La cuestión de la distribución es fundamental. La del servicio posventa, igual de importante. Sin embargo, los emprendedores que se instalan en el extranjero suelen invertir menos en el posventa que en otras áreas del negocio. Del mismo modo, la distribución no siempre se trabaja con una estrategia sólida, como si el hecho de vender fuera algo que se da por sentado. Y sin embargo, incluso un «simple producto» destinado a los lineales de un supermercado necesita una estrategia de distribución. Se trata, en concreto, de definir tus canales y redes de distribución: ¿quiénes serán tus socios? ¿Contarás con el apoyo del comercio local? ¿Apuestas por las grandes superficies? Sin una estrategia de distribución, tu «producto del siglo» tiene pocas posibilidades de destacar entre la competencia… y, por tanto, de reportarte ingresos.
Descuidar el servicio posventa también repercute en tu rentabilidad. Sin él, ¿a quién recurrirán tus clientes o los consumidores cuando tengan un problema o una duda? Si tu empresa necesita un servicio posventa, ponlo en marcha. De lo contrario, te ganarás la animadversión de tus clientes: mala imagen, mala publicidad… y caída de los rendimientos.
¿Cómo alinear tus inversiones con tus objetivos financieros a largo plazo?
Para ser rentable en el extranjero, tu empresa necesita objetivos financieros claros. Estos te permiten gestionar tu tesorería, tomar decisiones de inversión, solicitar financiación, mejorar tus rendimientos y hacer un seguimiento real de la evolución del negocio.
Inversiones y objetivos financieros
Las empresas pueden elegir entre tres grandes tipos de inversión:
- Inversiones materiales: todos los bienes físicos de la empresa (maquinaria, herramientas, vehículos de empresa, instalaciones…)
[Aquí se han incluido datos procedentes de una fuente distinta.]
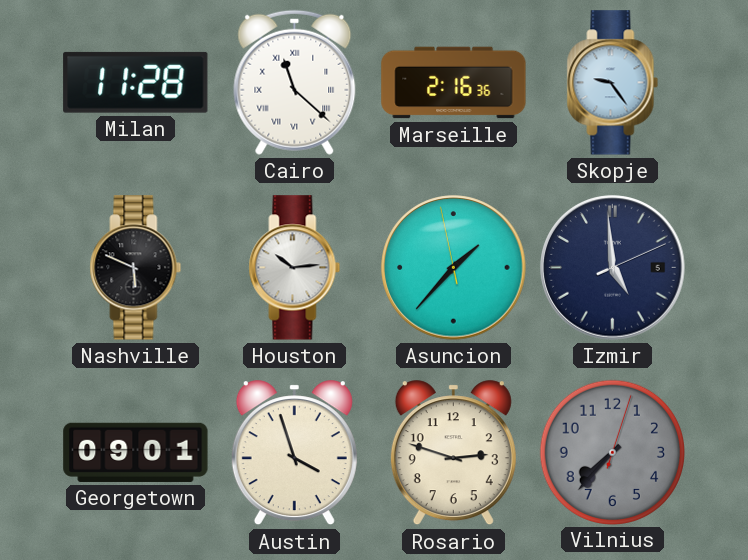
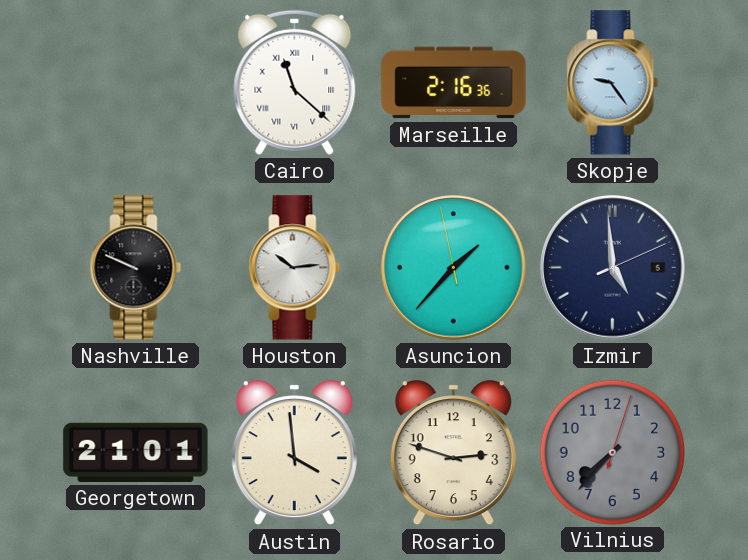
Milan: 11:28 -> none
Nashville: 5:49 -> 9:49
Georgetown: 09:01 -> 21:01
Austin: 3:57 -> 3:59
- Inversiones inmateriales: el dinero destinado a la producción de la empresa (obtención de licencias, certificados, patentes…)
- Inversiones financieras: las participaciones y colocaciones realizadas por la empresa (acciones, bonos…)
La naturaleza de tus inversiones debe responder a tus objetivos financieros tanto a corto como a largo plazo. Por ejemplo: ¿conviene destinar recursos de la empresa a inversiones materiales? ¿Necesitas renovar la maquinaria para aumentar la producción? ¿Prefieres incrementar tu participación en otras sociedades con vistas a tener peso en sus órganos de dirección? Tener los objetivos bien definidos te permitirá tomar las mejores decisiones de inversión.
Ojo: no confundas los objetivos financieros a corto y a largo plazo. Los primeros abarcan desde unos meses hasta un año y se centran en las necesidades inmediatas; por ejemplo, alcanzar una determinada facturación en el próximo trimestre. Los objetivos a largo plazo, en cambio, de uno a cinco años, trazan una estrategia más amplia y pausada, concebida para consolidarse con el tiempo; por ejemplo, expandir tu presencia en un determinado mercado.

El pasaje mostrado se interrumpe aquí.